▸ Extracted information

↓

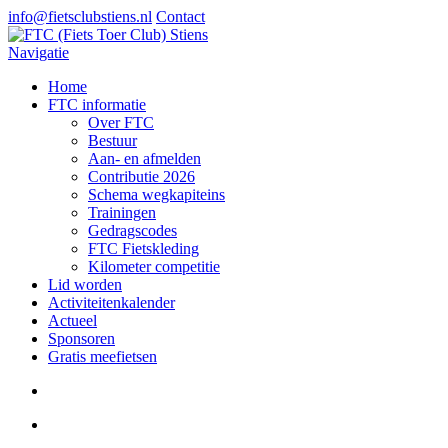
info@fietsclubstiens.nl
Contact
Navigatie
Home
FTC informatie
Over FTC
Bestuur
Aan- en afmelden
Contributie 2026
Schema wegkapiteins
Trainingen
Gedragscodes
FTC Fietskleding
Kilometer competitie
Lid worden
Activiteitenkalender
Actueel
Sponsoren
Gratis meefietsen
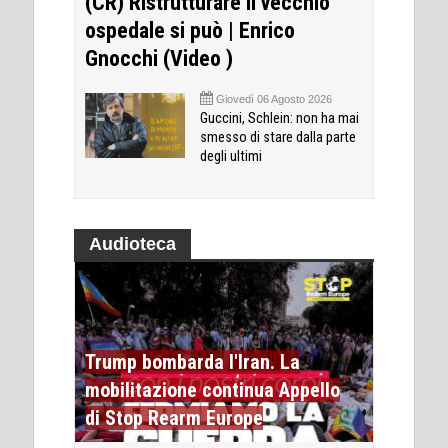
(CR) Ristrutturare il vecchio
ospedale si può | Enrico
Gnocchi (Video )
Giovedì 06 Agosto 2026
Guccini, Schlein: non ha mai
smesso di stare dalla parte
degli ultimi
Audioteca
Trump bombarda l'Iran. La
mobilitazione continua Appello
di Stop Rearm Europe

↑

▸ What the task asks
All of the entries above are to be duplicated exactly, with every image left out.

▸ Solution to the exercise
info@fietsclubstiens.nl
Contact
Navigatie
Home
FTC informatie
Over FTC
Bestuur
Aan- en afmelden
Contributie 2026
Schema wegkapiteins
Trainingen
Gedragscodes
FTC Fietskleding
Kilometer competitie
Lid worden
Activiteitenkalender
Actueel
Sponsoren
Gratis meefietsen
(CR) Ristrutturare il vecchio
ospedale si può | Enrico
Gnocchi (Video )
Giovedì 06 Agosto 2026
Guccini, Schlein: non ha mai
smesso di stare dalla parte
degli ultimi
Audioteca
Trump bombarda l'Iran. La
mobilitazione continua Appello
di Stop Rearm Europe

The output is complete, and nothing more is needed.